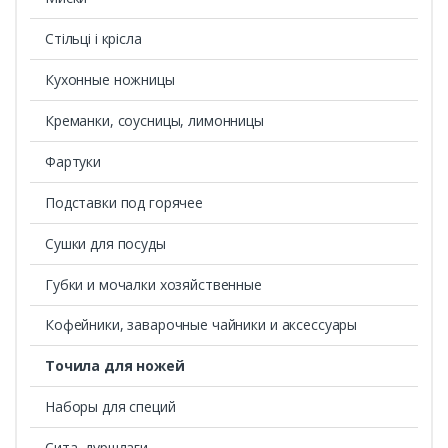
Стільці і крісла
Кухонные ножницы
Креманки, соусницы, лимонницы
Фартуки
Подставки под горячее
Сушки для посуды
Губки и мочалки хозяйственные
Кофейники, заварочные чайники и аксессуары
Точила для ножей
Наборы для специй
Сита, дуршлаги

▶ **What you have to do**
Every word of the material, and none of its pictures, should be set down again.

▶ **Solution to this problem**
Стільці і крісла
Кухонные ножницы
Креманки, соусницы, лимонницы
Фартуки
Подставки под горячее
Сушки для посуды
Губки и мочалки хозяйственные
Кофейники, заварочные чайники и аксессуары
Точила для ножей
Наборы для специй
Сита, дуршлаги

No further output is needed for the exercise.